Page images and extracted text
..........
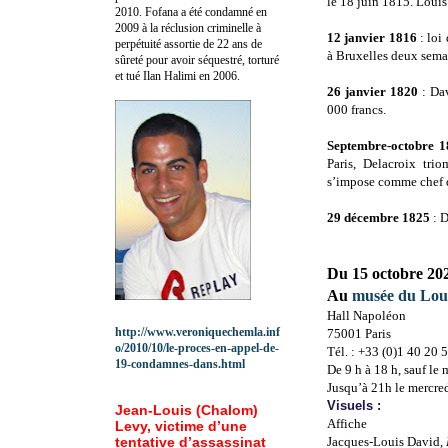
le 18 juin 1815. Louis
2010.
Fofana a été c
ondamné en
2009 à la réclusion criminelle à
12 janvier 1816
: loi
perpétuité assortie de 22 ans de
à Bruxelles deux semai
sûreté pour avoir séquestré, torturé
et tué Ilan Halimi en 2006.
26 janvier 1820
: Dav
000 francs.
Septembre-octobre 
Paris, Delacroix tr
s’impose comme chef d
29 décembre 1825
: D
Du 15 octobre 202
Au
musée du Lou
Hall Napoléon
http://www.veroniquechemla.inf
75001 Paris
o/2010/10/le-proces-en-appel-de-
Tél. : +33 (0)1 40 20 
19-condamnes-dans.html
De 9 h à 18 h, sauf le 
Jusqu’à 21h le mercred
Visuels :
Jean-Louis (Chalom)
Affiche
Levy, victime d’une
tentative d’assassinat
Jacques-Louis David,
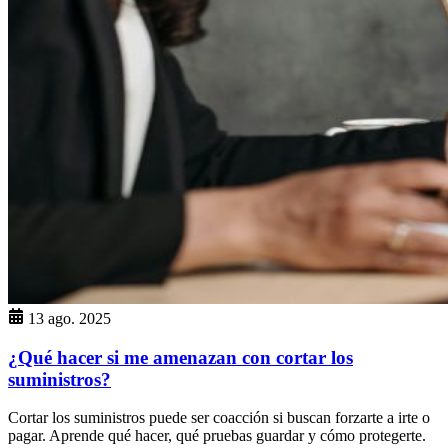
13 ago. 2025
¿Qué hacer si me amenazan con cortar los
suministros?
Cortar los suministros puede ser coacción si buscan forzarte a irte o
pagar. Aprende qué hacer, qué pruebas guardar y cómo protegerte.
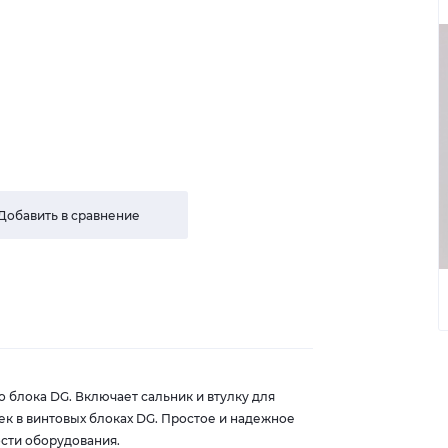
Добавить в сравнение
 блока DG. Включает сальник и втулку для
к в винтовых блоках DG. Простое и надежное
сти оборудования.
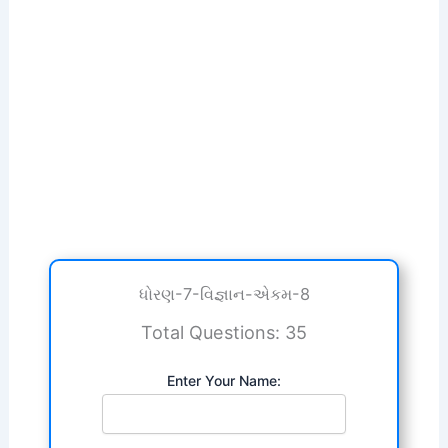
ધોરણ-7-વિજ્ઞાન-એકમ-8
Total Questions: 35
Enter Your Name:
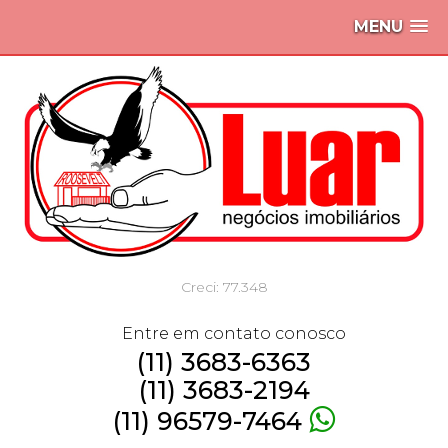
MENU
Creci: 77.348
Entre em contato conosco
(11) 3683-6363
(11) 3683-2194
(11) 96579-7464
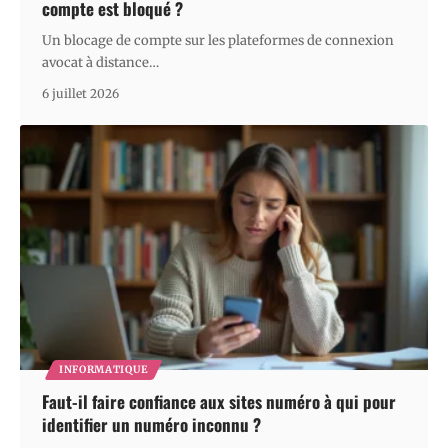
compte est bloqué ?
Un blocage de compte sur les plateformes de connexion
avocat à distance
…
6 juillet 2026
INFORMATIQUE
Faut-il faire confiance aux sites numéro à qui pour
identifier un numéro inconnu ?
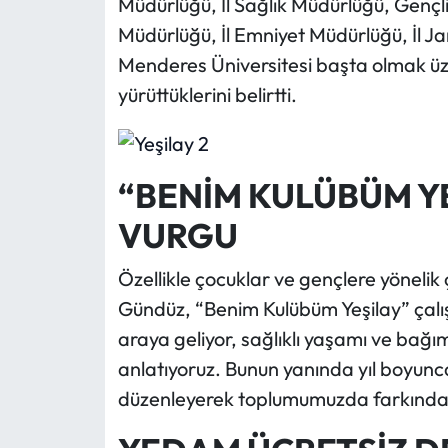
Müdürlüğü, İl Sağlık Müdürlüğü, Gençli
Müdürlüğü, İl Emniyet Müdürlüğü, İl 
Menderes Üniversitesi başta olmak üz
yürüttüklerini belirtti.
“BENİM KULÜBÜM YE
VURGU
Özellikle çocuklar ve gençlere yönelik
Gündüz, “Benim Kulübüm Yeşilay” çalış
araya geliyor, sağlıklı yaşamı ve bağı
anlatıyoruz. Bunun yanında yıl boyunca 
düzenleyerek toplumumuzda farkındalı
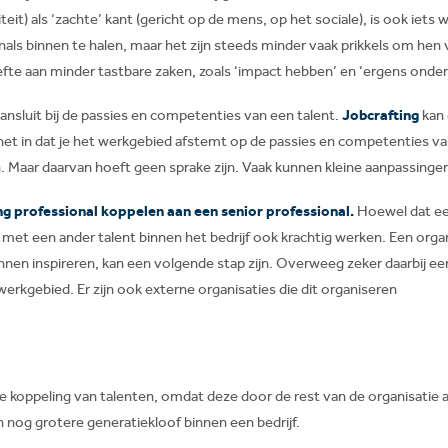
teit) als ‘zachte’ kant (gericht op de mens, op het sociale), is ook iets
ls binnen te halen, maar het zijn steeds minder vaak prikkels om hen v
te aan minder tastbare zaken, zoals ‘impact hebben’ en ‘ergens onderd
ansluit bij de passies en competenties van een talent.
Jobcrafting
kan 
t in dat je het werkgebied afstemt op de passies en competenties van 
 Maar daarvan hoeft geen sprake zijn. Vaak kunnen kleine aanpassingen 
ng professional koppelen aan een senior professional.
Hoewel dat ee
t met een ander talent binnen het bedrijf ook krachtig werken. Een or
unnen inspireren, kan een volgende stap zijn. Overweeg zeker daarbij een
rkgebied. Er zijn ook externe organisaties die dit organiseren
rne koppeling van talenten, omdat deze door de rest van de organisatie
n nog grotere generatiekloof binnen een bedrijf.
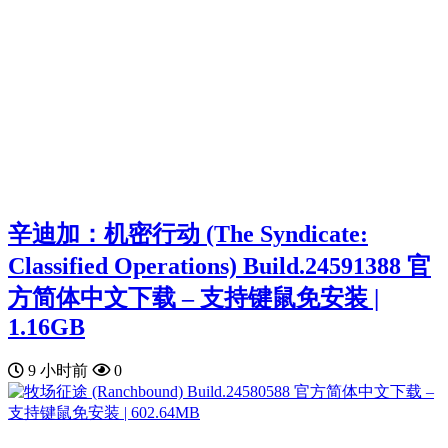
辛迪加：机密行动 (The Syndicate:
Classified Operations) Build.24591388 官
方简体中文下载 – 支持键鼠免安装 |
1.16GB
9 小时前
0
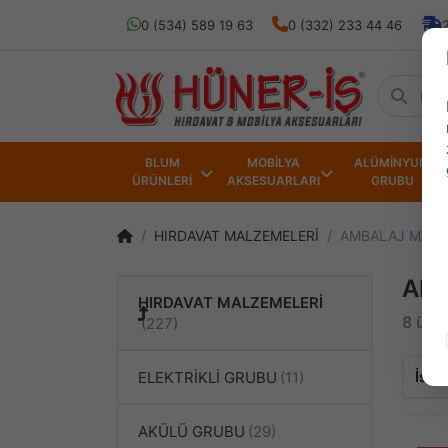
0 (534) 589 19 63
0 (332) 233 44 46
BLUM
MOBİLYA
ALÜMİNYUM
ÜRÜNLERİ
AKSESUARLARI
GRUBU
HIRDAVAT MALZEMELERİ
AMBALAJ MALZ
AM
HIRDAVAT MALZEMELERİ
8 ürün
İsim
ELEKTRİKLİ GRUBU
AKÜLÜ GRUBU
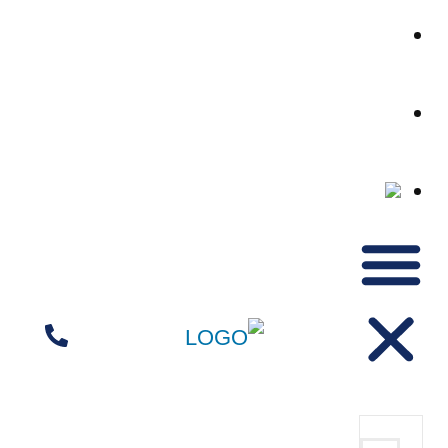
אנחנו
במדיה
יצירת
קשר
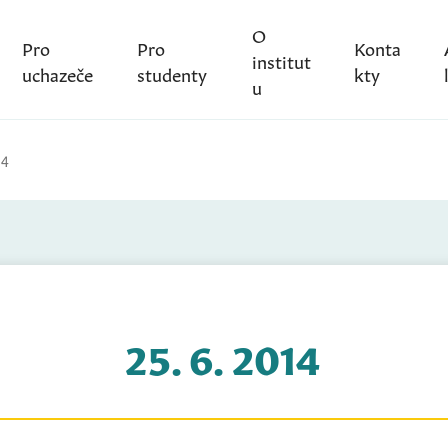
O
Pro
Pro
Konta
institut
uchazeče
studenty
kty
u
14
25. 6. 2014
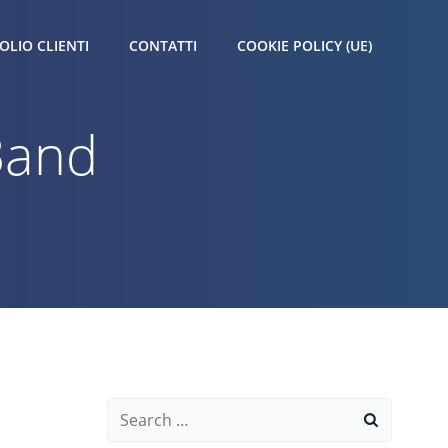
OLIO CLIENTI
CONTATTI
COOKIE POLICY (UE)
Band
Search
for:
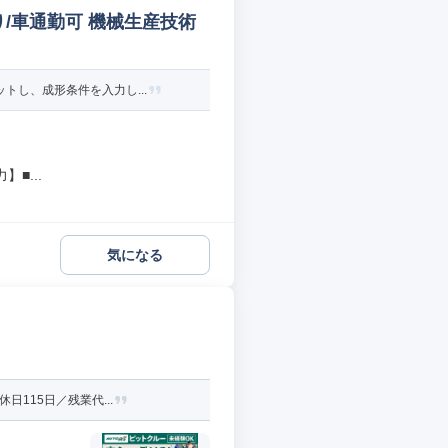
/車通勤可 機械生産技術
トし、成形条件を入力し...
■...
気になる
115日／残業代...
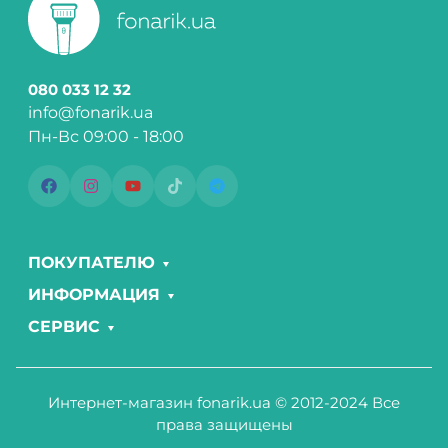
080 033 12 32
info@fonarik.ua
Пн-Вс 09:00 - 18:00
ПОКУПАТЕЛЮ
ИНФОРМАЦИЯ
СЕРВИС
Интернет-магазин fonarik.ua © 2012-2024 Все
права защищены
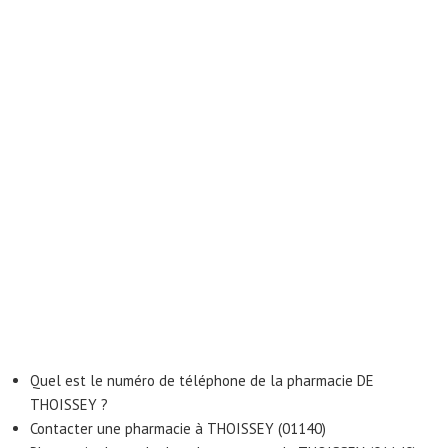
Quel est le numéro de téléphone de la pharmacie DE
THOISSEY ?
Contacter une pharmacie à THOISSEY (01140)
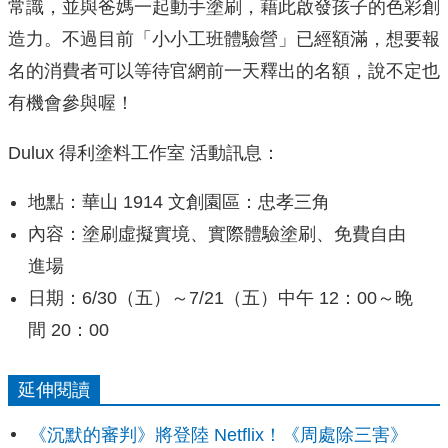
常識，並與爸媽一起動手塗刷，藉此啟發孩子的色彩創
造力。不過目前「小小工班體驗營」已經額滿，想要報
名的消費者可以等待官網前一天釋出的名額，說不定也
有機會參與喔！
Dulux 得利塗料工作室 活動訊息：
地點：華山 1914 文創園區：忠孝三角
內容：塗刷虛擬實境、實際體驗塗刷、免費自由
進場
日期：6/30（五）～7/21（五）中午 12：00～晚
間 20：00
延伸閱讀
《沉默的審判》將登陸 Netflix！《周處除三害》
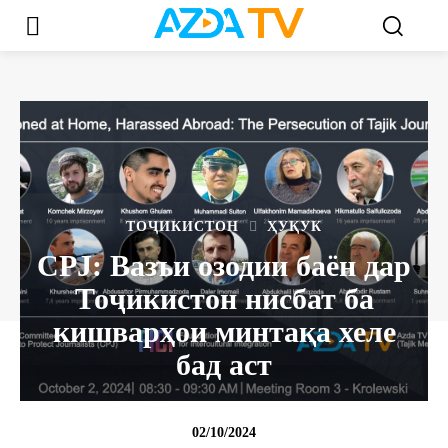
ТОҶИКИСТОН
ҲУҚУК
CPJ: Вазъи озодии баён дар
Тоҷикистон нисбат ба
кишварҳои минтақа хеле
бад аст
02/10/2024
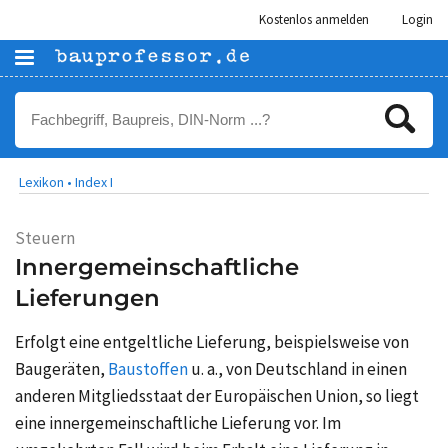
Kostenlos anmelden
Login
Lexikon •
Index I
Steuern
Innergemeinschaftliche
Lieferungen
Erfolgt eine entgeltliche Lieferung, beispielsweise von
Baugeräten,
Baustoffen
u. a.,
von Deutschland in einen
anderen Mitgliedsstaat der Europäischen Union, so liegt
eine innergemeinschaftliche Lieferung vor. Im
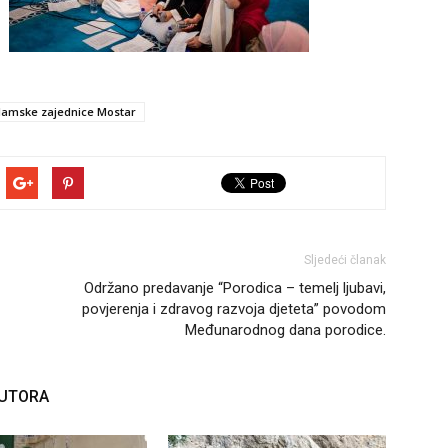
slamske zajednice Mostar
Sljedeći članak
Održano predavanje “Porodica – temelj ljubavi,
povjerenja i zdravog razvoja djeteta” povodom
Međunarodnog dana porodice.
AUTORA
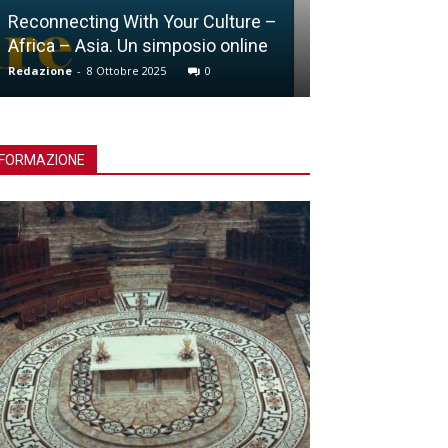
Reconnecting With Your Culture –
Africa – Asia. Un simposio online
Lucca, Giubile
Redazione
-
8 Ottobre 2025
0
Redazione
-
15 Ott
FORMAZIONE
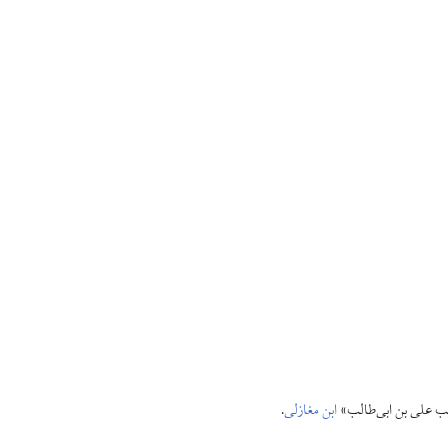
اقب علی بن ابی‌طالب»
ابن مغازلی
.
..........
### Exercise brief
For the records above, output each one exactly and skip any image.

### Written answer
le 18 juin 1815. Louis
2010.
Fofana a été c
ondamné en
2009 à la réclusion criminelle à
12 janvier 1816
: loi
perpétuité assortie de 22 ans de
à Bruxelles deux semai
sûreté pour avoir séquestré, torturé
et tué Ilan Halimi en 2006.
26 janvier 1820
: Dav
000 francs.
Septembre-octobre 
Paris, Delacroix tr
s’impose comme chef d
29 décembre 1825
: D
Du 15 octobre 202
Au
musée du Lou
Hall Napoléon
http://www.veroniquechemla.inf
75001 Paris
o/2010/10/le-proces-en-appel-de-
Tél. : +33 (0)1 40 20 
19-condamnes-dans.html
De 9 h à 18 h, sauf le 
Jusqu’à 21h le mercred
Visuels :
Jean-Louis (Chalom)
Affiche
Levy, victime d’une
tentative d’assassinat
Jacques-Louis David,
13 ago. 2025
¿Qué hacer si me amenazan con cortar los
suministros?
Cortar los suministros puede ser coacción si buscan forzarte a irte o
pagar. Aprende qué hacer, qué pruebas guardar y cómo protegerte.
Добавить в сравнение
 блока DG. Включает сальник и втулку для
к в винтовых блоках DG. Простое и надежное
сти оборудования.
ધોરણ-7-વિજ્ઞાન-એકમ-8
Total Questions: 35
Enter Your Name:
MENU
Creci: 77.348
Entre em contato conosco
(11) 3683-6363
(11) 3683-2194
(11) 96579-7464
compte est bloqué ?
Un blocage de compte sur les plateformes de connexion
avocat à distance
…
6 juillet 2026
INFORMATIQUE
Faut-il faire confiance aux sites numéro à qui pour
identifier un numéro inconnu ?
Müdürlüğü, İl Sağlık Müdürlüğü, Gençli
Müdürlüğü, İl Emniyet Müdürlüğü, İl 
Menderes Üniversitesi başta olmak üz
yürüttüklerini belirtti.
“BENİM KULÜBÜM YE
VURGU
Özellikle çocuklar ve gençlere yönelik
Gündüz, “Benim Kulübüm Yeşilay” çalış
araya geliyor, sağlıklı yaşamı ve bağı
anlatıyoruz. Bunun yanında yıl boyunca 
düzenleyerek toplumumuzda farkındalı
teit) als ‘zachte’ kant (gericht op de mens, op het sociale), is ook iets
ls binnen te halen, maar het zijn steeds minder vaak prikkels om hen v
te aan minder tastbare zaken, zoals ‘impact hebben’ en ‘ergens onderd
ansluit bij de passies en competenties van een talent.
Jobcrafting
kan 
t in dat je het werkgebied afstemt op de passies en competenties van 
 Maar daarvan hoeft geen sprake zijn. Vaak kunnen kleine aanpassingen 
ng professional koppelen aan een senior professional.
Hoewel dat ee
t met een ander talent binnen het bedrijf ook krachtig werken. Een or
unnen inspireren, kan een volgende stap zijn. Overweeg zeker daarbij een
rkgebied. Er zijn ook externe organisaties die dit organiseren
rne koppeling van talenten, omdat deze door de rest van de organisatie
n nog grotere generatiekloof binnen een bedrijf.
辛迪加：机密行动 (The Syndicate:
Classified Operations) Build.24591388 官
方简体中文下载 – 支持键鼠免安装 |
1.16GB
9 小时前
0
0 (534) 589 19 63
0 (332) 233 44 46
BLUM
MOBİLYA
ALÜMİNYUM
ÜRÜNLERİ
AKSESUARLARI
GRUBU
HIRDAVAT MALZEMELERİ
AMBALAJ MALZ
AM
HIRDAVAT MALZEMELERİ
8 ürün
İsim
ELEKTRİKLİ GRUBU
AKÜLÜ GRUBU
אנחנו
במדיה
יצירת
קשר
O
Pro
Pro
Konta
institut
uchazeče
studenty
kty
u
14
25. 6. 2014
OLIO CLIENTI
CONTATTI
COOKIE POLICY (UE)
Band
Search
for:
/車通勤可 機械生産技術
トし、成形条件を入力し...
■...
気になる
115日／残業代...
080 033 12 32
info@fonarik.ua
Пн-Вс 09:00 - 18:00
ПОКУПАТЕЛЮ
ИНФОРМАЦИЯ
СЕРВИС
Интернет-магазин fonarik.ua © 2012-2024 Все
права защищены
Quel est le numéro de téléphone de la pharmacie DE
THOISSEY ?
Contacter une pharmacie à THOISSEY (01140)
常識，並與爸媽一起動手塗刷，藉此啟發孩子的色彩創
造力。不過目前「小小工班體驗營」已經額滿，想要報
名的消費者可以等待官網前一天釋出的名額，說不定也
有機會參與喔！
Dulux 得利塗料工作室 活動訊息：
地點：華山 1914 文創園區：忠孝三角
內容：塗刷虛擬實境、實際體驗塗刷、免費自由
進場
日期：6/30（五）～7/21（五）中午 12：00～晚
間 20：00
延伸閱讀
《沉默的審判》將登陸 Netflix！《周處除三害》
ТОҶИКИСТОН
ҲУҚУК
CPJ: Вазъи озодии баён дар
Тоҷикистон нисбат ба
кишварҳои минтақа хеле
бад аст
02/10/2024
Kostenlos anmelden
Login
Lexikon •
Index I
Steuern
Innergemeinschaftliche
Lieferungen
Erfolgt eine entgeltliche Lieferung, beispielsweise von
Baugeräten,
Baustoffen
u. a.,
von Deutschland in einen
anderen Mitgliedsstaat der Europäischen Union, so liegt
eine innergemeinschaftliche Lieferung vor. Im
slamske zajednice Mostar
Sljedeći članak
Održano predavanje “Porodica – temelj ljubavi,
povjerenja i zdravog razvoja djeteta” povodom
Međunarodnog dana porodice.
AUTORA
Reconnecting With Your Culture –
Africa – Asia. Un simposio online
Lucca, Giubile
Redazione
-
8 Ottobre 2025
0
Redazione
-
15 Ott
FORMAZIONE
اقب علی بن ابی‌طالب»
ابن مغازلی
.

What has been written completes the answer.